Since the women were kept mostly at home, Ayaan and her sister watched a great deal of television. She recalls the bloody epics showing the Prophet's army crushing the barbarous world of wicked idolaters who were buried alive in the desert. She recalls the news programs of powerful men entertaining other powerful men, with not a woman in sight. When her brother was invited to accompany their father on hunting trips, she wondered why she wasn't allowed to take part. But she also remembers watching Egyptian soap operas that revealed glimpses of romance.

From Saudi Arabia, they were forced to move to Sudan, and then Ethiopia, to join other members of the Somali resistance. Ayaan's mother saw no point in sending her daughters to school, since they would soon be married off anyway.
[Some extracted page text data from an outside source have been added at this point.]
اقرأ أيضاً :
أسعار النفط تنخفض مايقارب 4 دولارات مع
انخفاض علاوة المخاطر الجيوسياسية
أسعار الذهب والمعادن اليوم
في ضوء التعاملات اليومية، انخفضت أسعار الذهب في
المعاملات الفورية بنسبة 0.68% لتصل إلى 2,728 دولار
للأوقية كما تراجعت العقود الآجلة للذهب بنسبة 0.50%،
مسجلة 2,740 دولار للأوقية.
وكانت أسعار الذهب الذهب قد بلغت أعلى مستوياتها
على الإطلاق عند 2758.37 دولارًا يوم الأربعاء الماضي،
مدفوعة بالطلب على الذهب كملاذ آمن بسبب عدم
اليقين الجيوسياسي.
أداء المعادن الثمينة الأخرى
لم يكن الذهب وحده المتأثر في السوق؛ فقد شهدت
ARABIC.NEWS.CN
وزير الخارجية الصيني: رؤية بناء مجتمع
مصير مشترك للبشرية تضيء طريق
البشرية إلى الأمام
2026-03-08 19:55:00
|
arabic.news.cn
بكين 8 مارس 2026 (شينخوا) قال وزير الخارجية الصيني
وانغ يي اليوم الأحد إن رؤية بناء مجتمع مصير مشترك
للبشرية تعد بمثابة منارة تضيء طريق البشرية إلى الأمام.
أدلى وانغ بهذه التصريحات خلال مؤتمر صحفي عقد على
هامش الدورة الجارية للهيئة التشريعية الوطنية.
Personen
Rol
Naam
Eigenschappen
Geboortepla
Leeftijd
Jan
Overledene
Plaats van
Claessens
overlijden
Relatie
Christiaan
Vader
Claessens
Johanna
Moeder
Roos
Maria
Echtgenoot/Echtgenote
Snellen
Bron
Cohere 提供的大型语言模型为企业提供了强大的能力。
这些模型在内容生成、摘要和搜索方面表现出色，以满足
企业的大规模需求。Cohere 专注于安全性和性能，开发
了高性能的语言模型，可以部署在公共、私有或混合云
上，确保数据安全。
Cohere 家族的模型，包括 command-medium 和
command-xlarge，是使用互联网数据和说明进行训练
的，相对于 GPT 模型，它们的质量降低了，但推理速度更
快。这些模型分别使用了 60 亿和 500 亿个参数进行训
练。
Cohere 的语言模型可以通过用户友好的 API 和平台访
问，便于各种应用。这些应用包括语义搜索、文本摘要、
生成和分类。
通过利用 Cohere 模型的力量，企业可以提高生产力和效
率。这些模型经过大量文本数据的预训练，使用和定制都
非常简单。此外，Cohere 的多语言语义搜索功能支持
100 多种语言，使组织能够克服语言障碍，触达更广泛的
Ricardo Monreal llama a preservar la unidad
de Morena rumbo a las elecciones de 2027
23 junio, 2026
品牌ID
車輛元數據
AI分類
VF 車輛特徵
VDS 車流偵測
They were educated thanks only to their father's insistence. A year later, they moved again, to Kenya. Compared to Saudi
Arabia, or Ethiopia under Colonel Mengistu, Kenya was a paradise of liberty, although even there the shadow of imported Islamic orthodoxy was beginning to fall. Ayaan's younger sister, Haweya, always the more rebellious one, liked to wear short skirts, which her mother tore up in disgust. In her teens, Ayaan noticed how the girls in her school began to drop out. Some she saw a few years later, as tired housewives, worn down by their duty to produce sons.

And yet it was in Kenya that Ayaan was swept away herself by the wave of fundamentalism, which had begun in the Middle East and caught up with her in Africa. Sister Aziza, Ayaan's favorite teacher at the Muslim girls' school, was her prime inspiration, but she was also attracted to the ideas of the Muslim Brotherhood. Becoming a martyr, submitting to the will of Allah, wearing a black hijab over her school uniform, these were part of her teenage idealism. The other paradox of her early life is that she was saved from the fate of her classmates only by the departure of her father, who may have had liberal politics, but was a traditionalist in family matters. So was her mother, but she lacked the authority to impose her views. If her father had stayed, instead of leaving for Ethiopia in 1980 to live with another woman, Ayaan would have been forced into a marriage too, and become, in her phrase, “a factory of sons.” Aged sixteen, there would have been no escape.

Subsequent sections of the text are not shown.